Тогда из толпы выступил худой и старый человек, с большими голыми костями на спине, с желтыми скулами и висячими усами.
— …Край той войне, — сказал старик с непонятным восторгом, — вси офицер утик, край той войне…
И поляк протянул эскадронному синие руки.
— Пять пальцев, — сказал он, рыдая и вертя вялой громадной рукой, — цими пятью пальцами я выховал мою семейству…
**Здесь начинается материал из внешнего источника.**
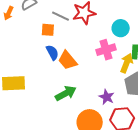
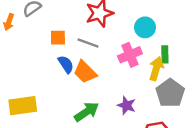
gray line: (61, 16) -> (88, 43), moved
purple star: (107, 97) -> (126, 105), moved

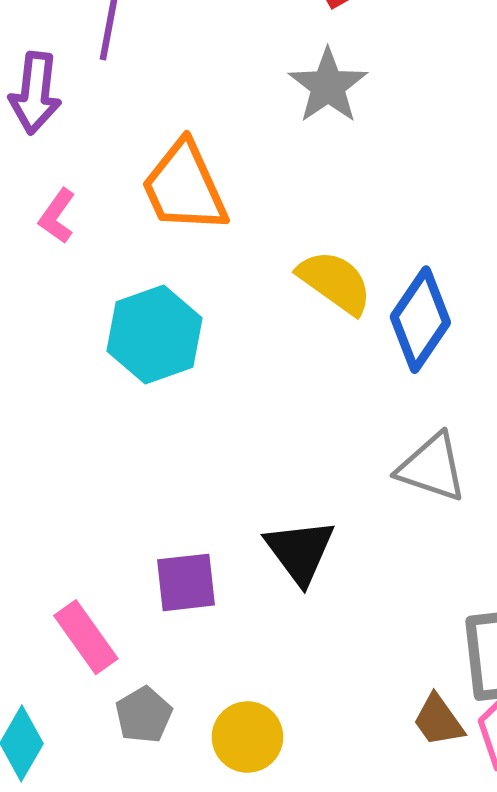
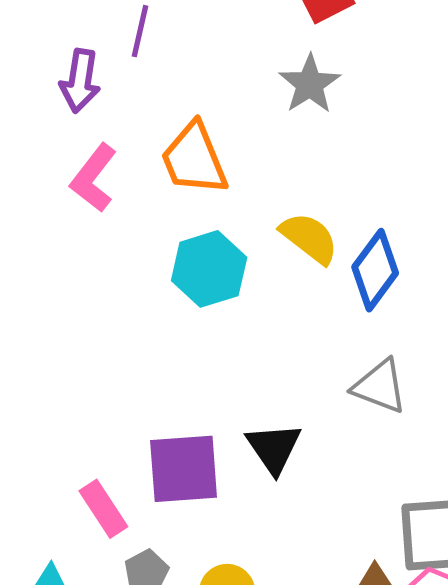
pink L-shape: (57, 216) -> (94, 178), size x1.6
cyan hexagon: (155, 334) -> (209, 269), moved
purple square: (186, 582) -> (184, 469), size x1.5

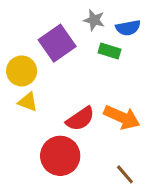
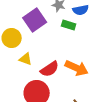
yellow triangle: (28, 102) -> (26, 59), moved

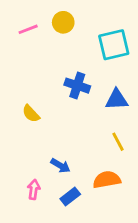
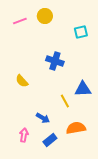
cyan square: (114, 45) -> (81, 32), size x0.6
blue triangle: (117, 100) -> (83, 89), moved
yellow line: (118, 142) -> (65, 101), moved

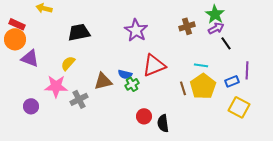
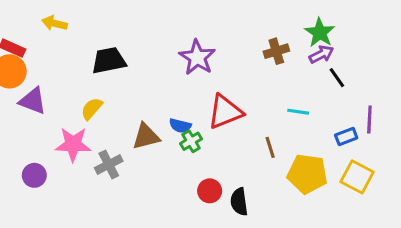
yellow pentagon: (203, 86) -> (307, 174), moved, turned -30

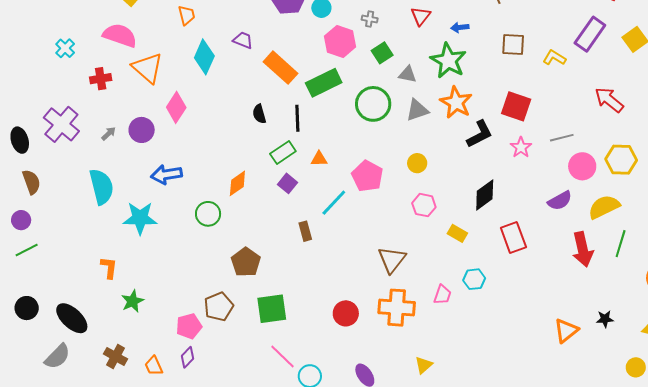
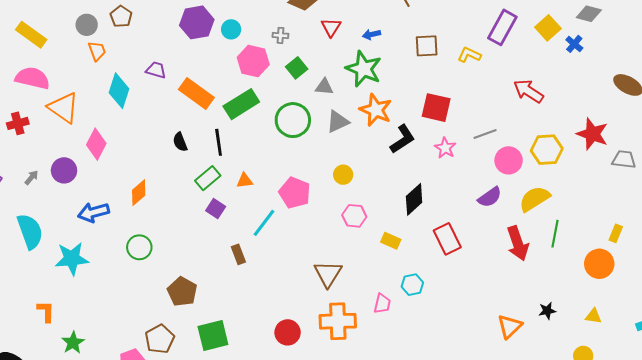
orange diamond: (237, 183) -> (139, 193), moved

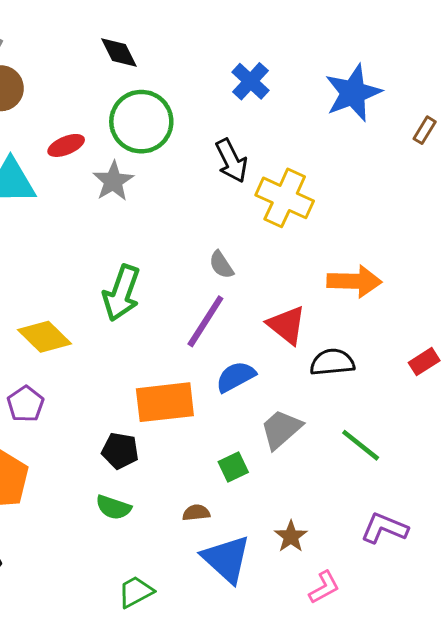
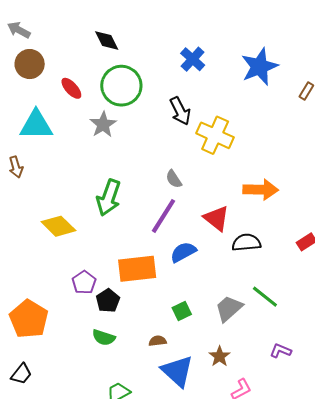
red ellipse: (66, 145) -> (71, 88), moved, turned 70
purple pentagon: (26, 404) -> (84, 282), moved
gray trapezoid: (281, 429) -> (229, 308), moved
black pentagon: (120, 451) -> (108, 301), turned 30
purple L-shape: (384, 528) -> (281, 351), size x0.7

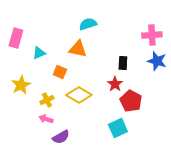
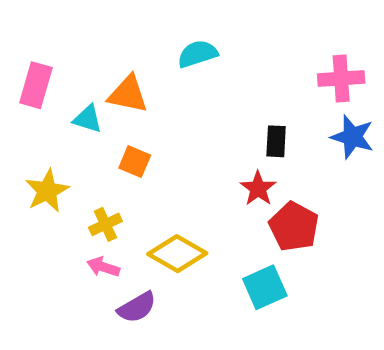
orange triangle: (78, 49) -> (128, 94), moved
cyan triangle: (39, 53) -> (88, 119), turned 40
yellow diamond: (79, 95) -> (177, 254), moved

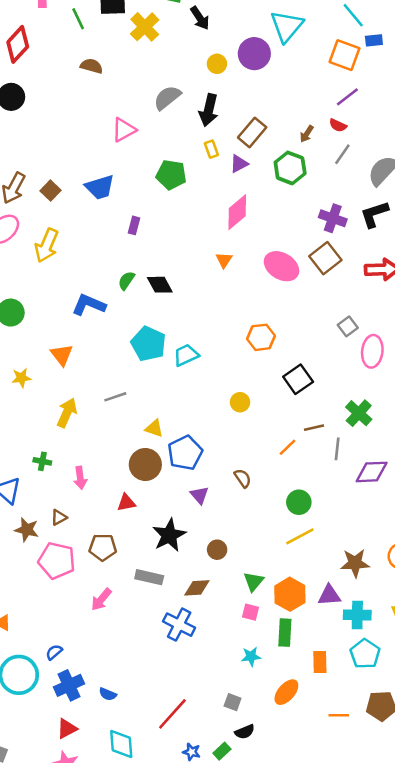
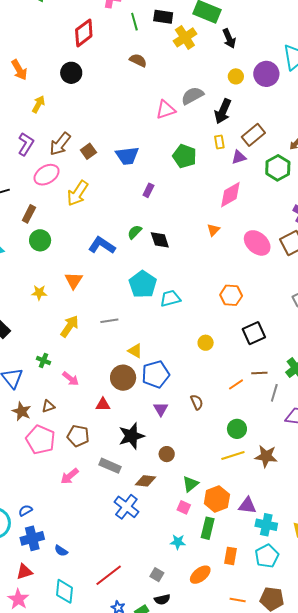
pink triangle: (124, 130) -> (166, 110), moved
pink arrow: (80, 478) -> (71, 379), turned -54
brown star: (355, 563) -> (266, 456), moved

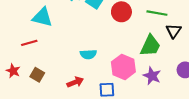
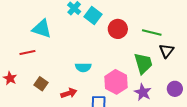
green trapezoid: (150, 46) -> (143, 63), turned -45
brown square: (37, 75) -> (41, 84), moved

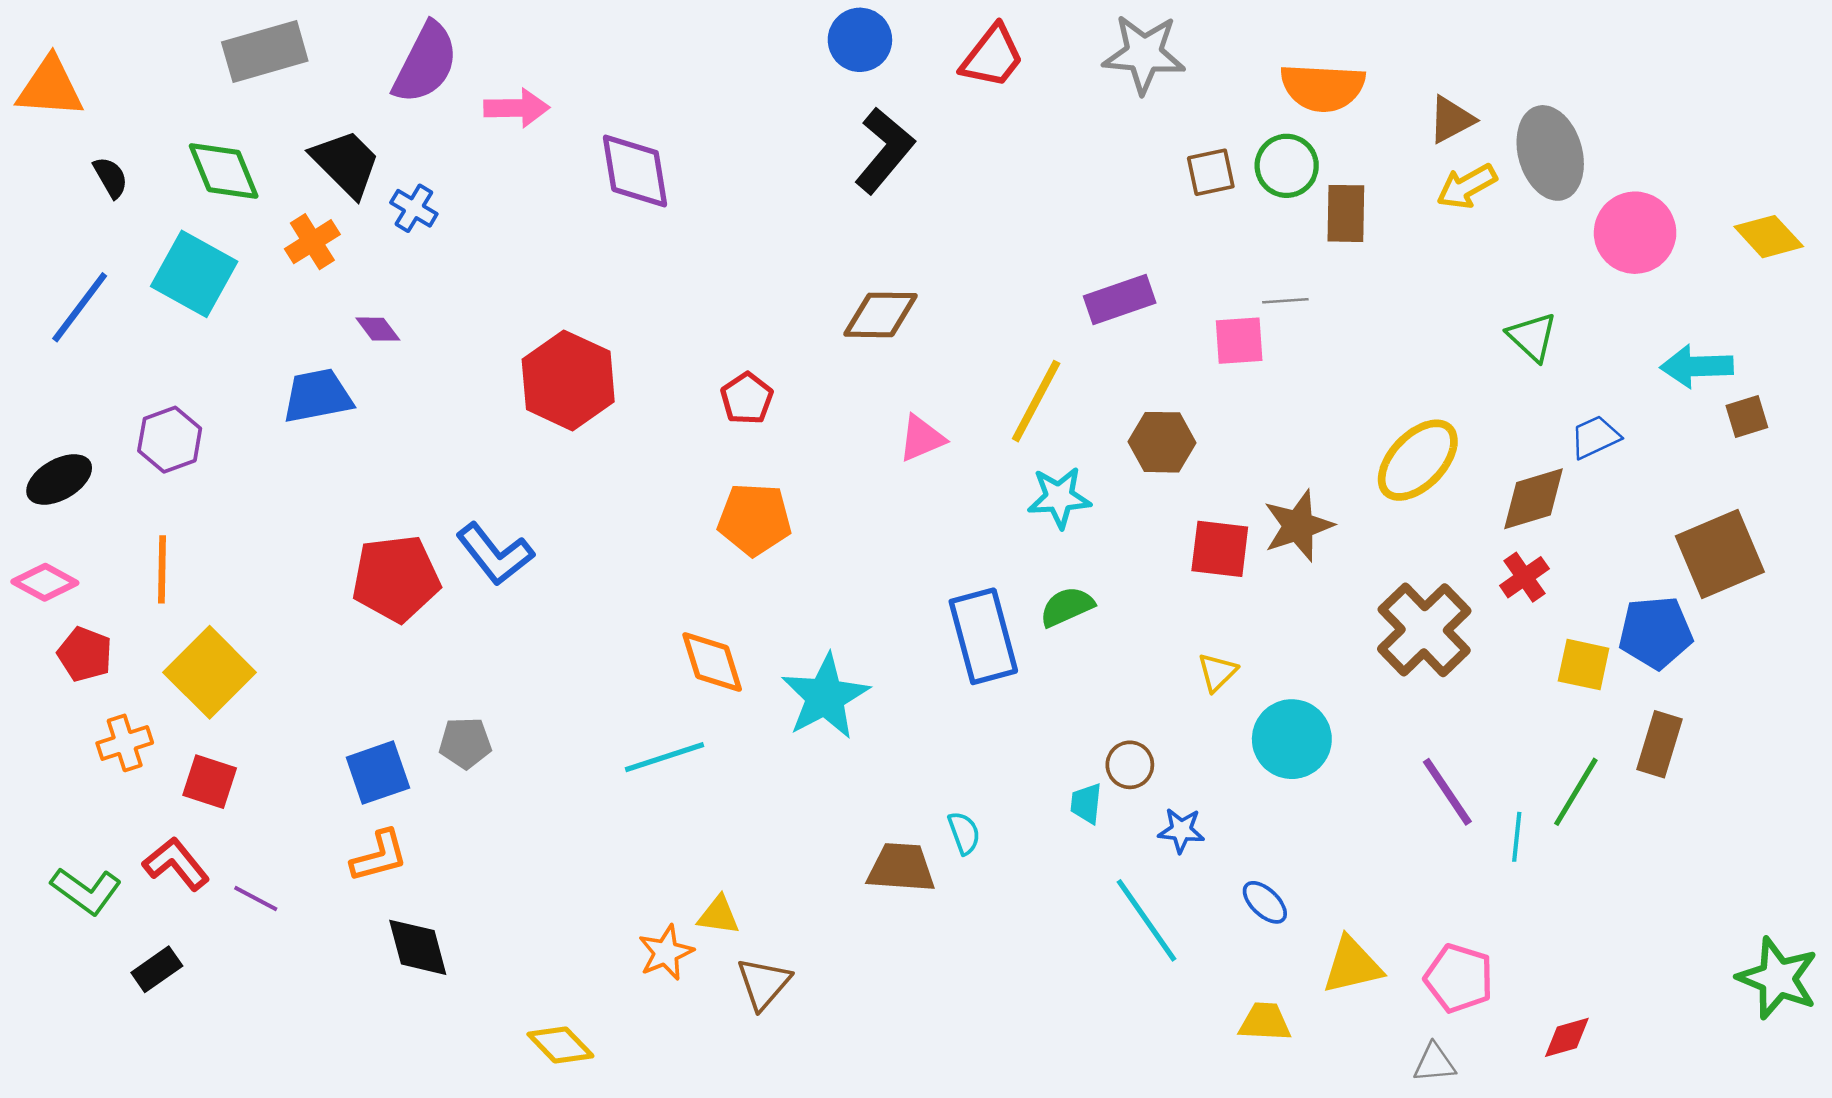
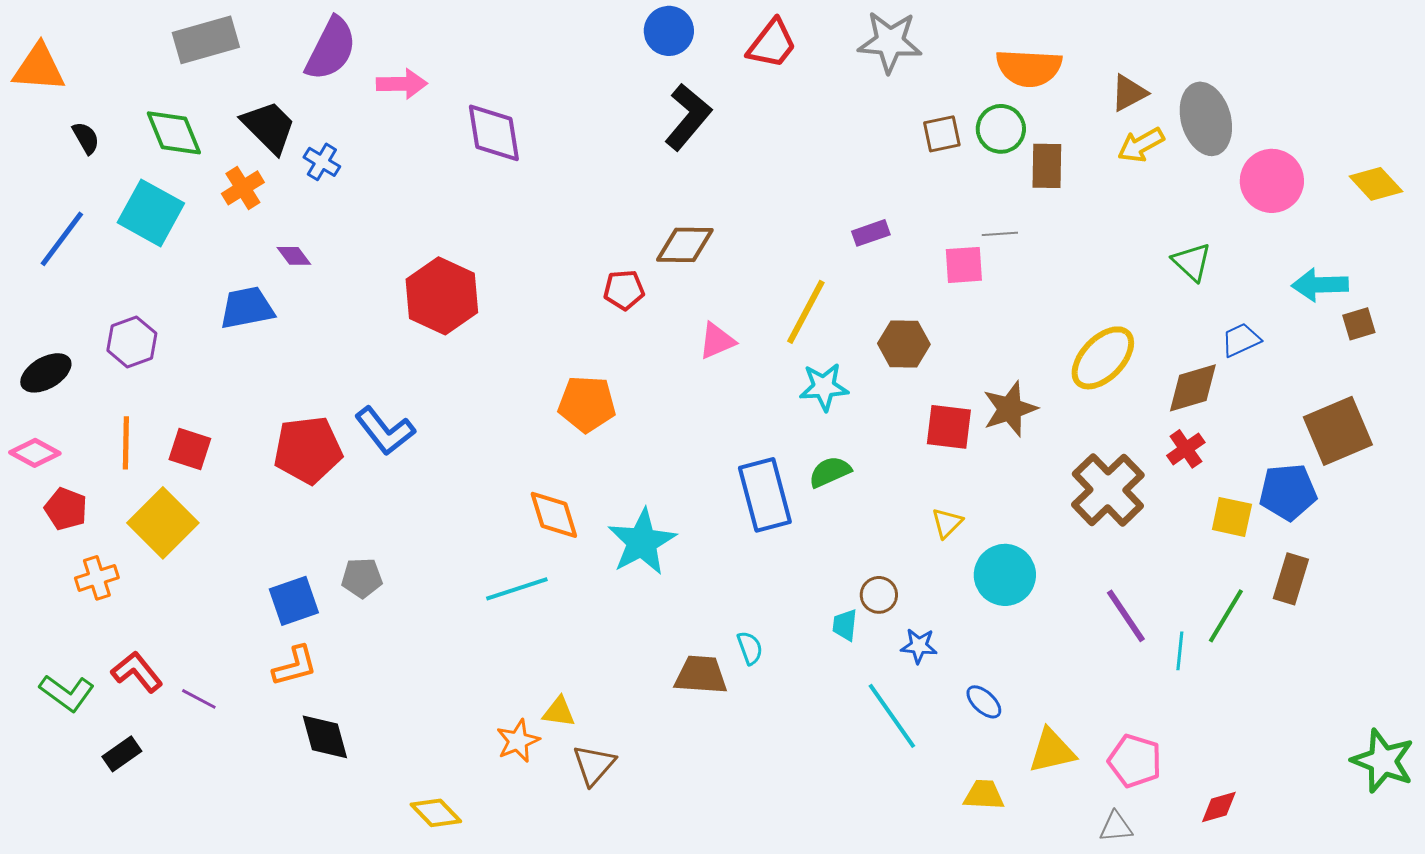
purple rectangle: (1120, 300) -> (871, 233), size x0.7
red pentagon: (747, 398) -> (624, 290), moved, turned 30
red square: (210, 782) -> (190, 449), moved

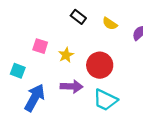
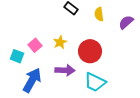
yellow semicircle: (110, 24) -> (99, 14), turned 48
pink square: (40, 46) -> (35, 45), moved, turned 32

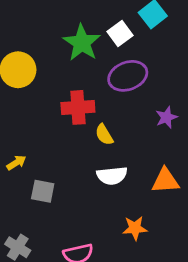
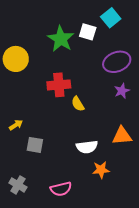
white square: (120, 33) -> (88, 32), turned -36
purple ellipse: (128, 76) -> (117, 62), moved
white semicircle: (112, 176) -> (87, 147), moved

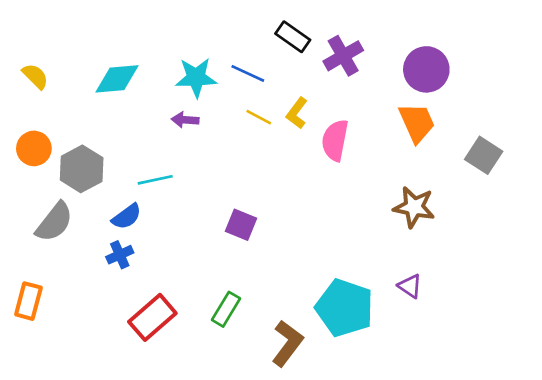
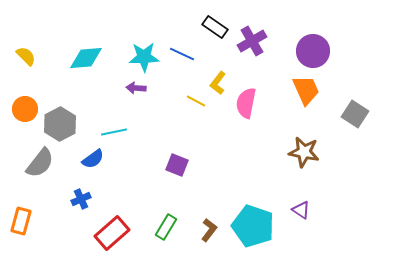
yellow line: (259, 117) -> (196, 101), moved
blue cross: (120, 255) -> (81, 199), moved
brown L-shape: (287, 343) -> (209, 230), moved, size x0.7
Старик задохся, закачался, истек восторженными слезами и упал перед Труновым на колени, но Трунов отвел его саблей.
— Офицера ваши гады, — сказал эскадронный, — офицера ваши побросали здесь одежду… На кого придется — тому крышка, я пробу сделаю…
И тут же эскадронный выбрал из кучи тряпья фуражку с кантом и надвинул ее на старого.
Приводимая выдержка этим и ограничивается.